We have been applying the Jupyter Notebook to operational engineering for years to meet various research and educational customers’ needs for cloud infrastructure, but Jupyter is useful for DevOps too. It enables collaboration between experts and novices to accumulate infrastructure knowledge, while automation via notebooks enhances traceability and reproducibility. Yoshi Nobu Masatani shows how to combine Jupyter with Ansible for reproducible infrastructure and explores knowledge, workflow, and customer support as literate computing practices.

Nobu shares best practices and use cases for utilizing Jupyter for collaborative communication about design and process and managing reproducible infrastructure throughout its lifecycle. The National Institute of Informatics has centralized the Jupyter Notebook in its cloud operations. Both ad hoc and recurring operations are conducted under Jupyter: every daily ad hoc operation is recorded as a notebook for traceability and reproducibility, and elaborated workflows are shared and standardized as reproducible notebooks and automate operations using Ansible.

For reproducibility, it is as important to be able to share information and processes with others as it is to actually automate complex operations for infrastructures. Jupyter enables users to describe automated operations as live code and share predicted and reproducible outcomes with others. Its narrative stories allow collaborative communication between experts and novices in order to accumulate infrastructure knowledge within an operation team. Moreover, it enables an efficiently shared understanding of how an infrastructure is usable and actually works between tech ops and nontech users. Narrative stories also help communicate with users about delivered services and customized conditions considering reproducibility.

NII’s practices cover the entire infrastructure lifecycle, from initial design and deployment to daily operations and maintenance, rebuilding for new target capacity and throughput, trouble shooting, and customer support and tuned customization. There are available DevOps tools for these tasks, but each automation is within a silo—just a portion of the lifecycle. Enter literate computing, which augments collaboration and makes automation beyond silos possible.

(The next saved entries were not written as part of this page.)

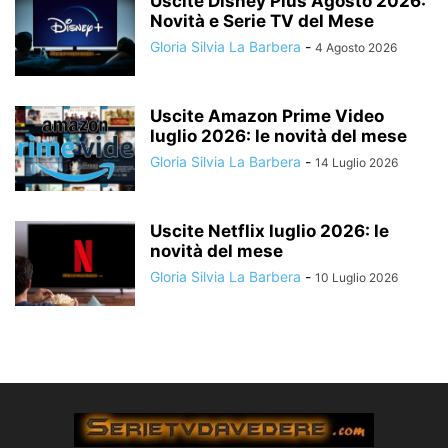
Uscite Disney Plus Agosto 2026:
Novità e Serie TV del Mese
Gloria Silvia La Barbera
-
4 Agosto 2026
Uscite Amazon Prime Video
luglio 2026: le novità del mese
Gloria Silvia La Barbera
-
14 Luglio 2026
Uscite Netflix luglio 2026: le
novità del mese
Gloria Silvia La Barbera
-
10 Luglio 2026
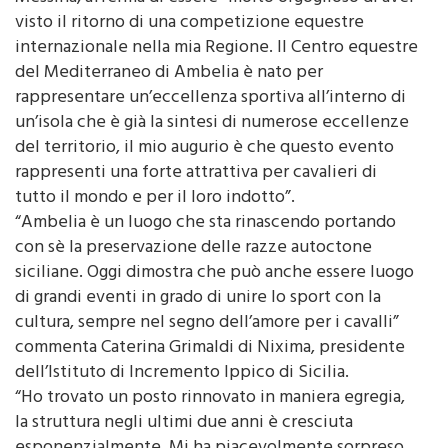
L’assessore allo Sport, Turismo e Spettacolo Manlio
Messina, afferma di essere “molto orgoglioso di aver
visto il ritorno di una competizione equestre
internazionale nella mia Regione. Il Centro equestre
del Mediterraneo di Ambelia è nato per
rappresentare un’eccellenza sportiva all’interno di
un’isola che è già la sintesi di numerose eccellenze
del territorio, il mio augurio è che questo evento
rappresenti una forte attrattiva per cavalieri di
tutto il mondo e per il loro indotto”.
“Ambelia è un luogo che sta rinascendo portando
con sè la preservazione delle razze autoctone
siciliane. Oggi dimostra che può anche essere luogo
di grandi eventi in grado di unire lo sport con la
cultura, sempre nel segno dell’amore per i cavalli”
commenta Caterina Grimaldi di Nixima, presidente
dell’Istituto di Incremento Ippico di Sicilia.
“Ho trovato un posto rinnovato in maniera egregia,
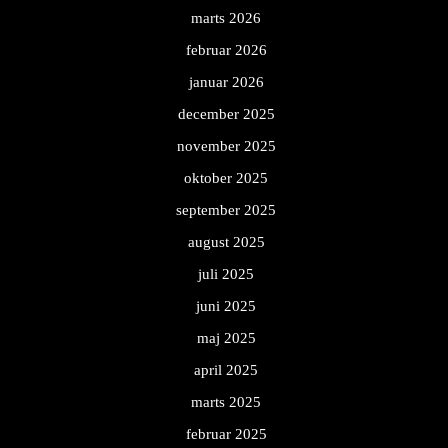
marts 2026
februar 2026
januar 2026
december 2025
november 2025
oktober 2025
september 2025
august 2025
juli 2025
juni 2025
maj 2025
april 2025
marts 2025
februar 2025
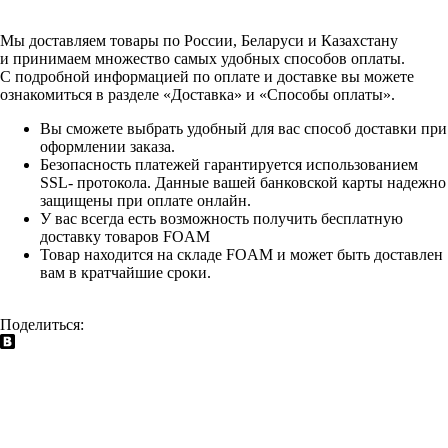
Мы доставляем товары по России, Беларуси и Казахстану
и принимаем множество самых удобных способов оплаты.
С подробной информацией по оплате и доставке вы можете
ознакомиться в разделе «Доставка» и «Способы оплаты».
Вы сможете выбрать удобный для вас способ доставки при
оформлении заказа.
Безопасность платежей гарантируется использованием
SSL- протокола. Данные вашей банковской карты надежно
защищены при оплате онлайн.
У вас всегда есть возможность получить бесплатную
доставку товаров FOAM
Товар находится на складе FOAM и может быть доставлен
вам в кратчайшие сроки.
Поделиться:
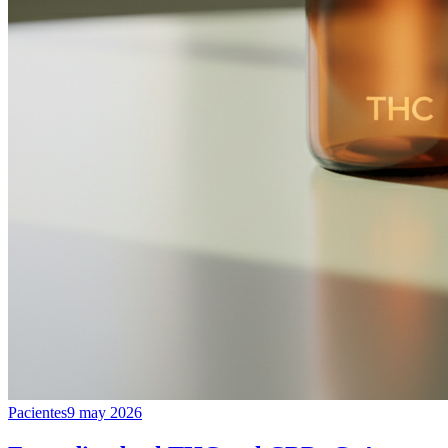
Pacientes
9 may 2026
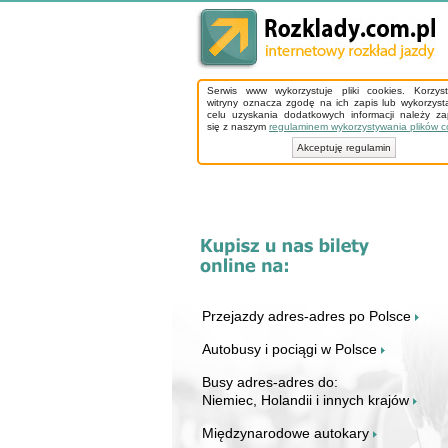
Serwis www wykorzystuje pliki cookies. Korzys
witryny oznacza zgodę na ich zapis lub wykorzyst
celu uzyskania dodatkowych informacji należy z
się z naszym
regulaminem wykorzystywania plików c
Akceptuję regulamin
Przejazdy adres-adres po Polsce
Autobusy i pociągi w Polsce
Busy adres-adres do:
Niemiec, Holandii i innych krajów
Międzynarodowe autokary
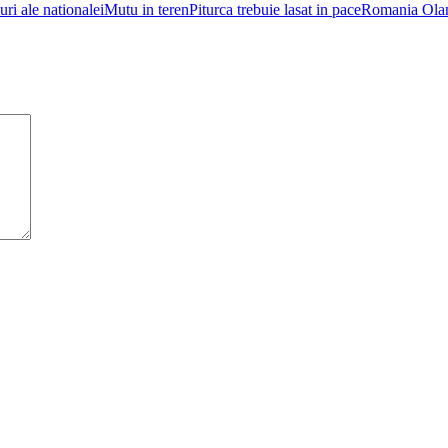
uri ale nationalei
Mutu in teren
Piturca trebuie lasat in pace
Romania Ola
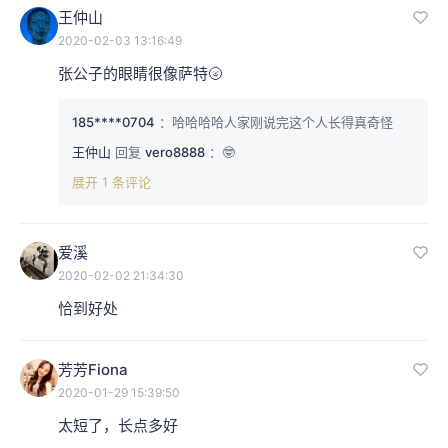
王仲山
2020-02-03 13:16:49
张公子的眼睛很像萨特🌝
185****0704
：哈哈哈哈人家刚说完这个人长得真奇怪
王仲山
回复
vero8888
：🤓
展开 1 条评论
爱溪
2020-02-02 21:34:30
恰到好处
芳芳Fiona
2020-01-29 15:39:50
太短了，长点多好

Nobu shares NII’s literate computing practices for reproducible infrastructure. Topics include:

  • Why NII centralizes the Jupyter Notebook and why automation in silos is not enough
  • How the notebook operations are consistently associated to the infrastructure lifecycle by combining Jupyter with Ansible
  • Collaborative communication about design and process and how to organize and refactor Jupyter notebooks and Ansible playbooks in order to have reproducible, reusable, and transferable operations throughout the lifecycle
  • Traceability and reproducibility through narrative stories’ two aspects: Retrospective traceable evidence and prospective reusable guidance
  • How to share common understanding about an infrastructure with customers: How it is usable and what is reproducible
  • Example Jupyter notebooks and Ansible playbooks for reproducible infrastructure operations

For more information, check out a short video, Literate Computing for Reproducible Infrastructure, exploring these practices. You can find a Hadoop example on GitHub, which includes a set of notebooks and Ansible playbooks that cover several phases of a Hadoop cluster’s lifecycle, the initial design (accommodation) and automated deployment, operational alignment, and postdeployment expansion and decommission. Notebook extensions for robust infrastructure operations can be found here.

Photo of Y M


National Institute of Informatics

Yoshi Nobu Masatani is a project researcher at the National Institute of Informatics, an inter-university research institute for information and systems, where he is responsible for the design and operation of the academic cloud within NII. These years his team utilizes Jupyter for DevOps on NII’s cloud as Literate Computing practices. He has a broad range of experience with OSS-based infrastructure deployments and operations with high-availability systems and big data clusters. Previously, Nobu was a senior specialist and manager of OSS professional services within a large IT company.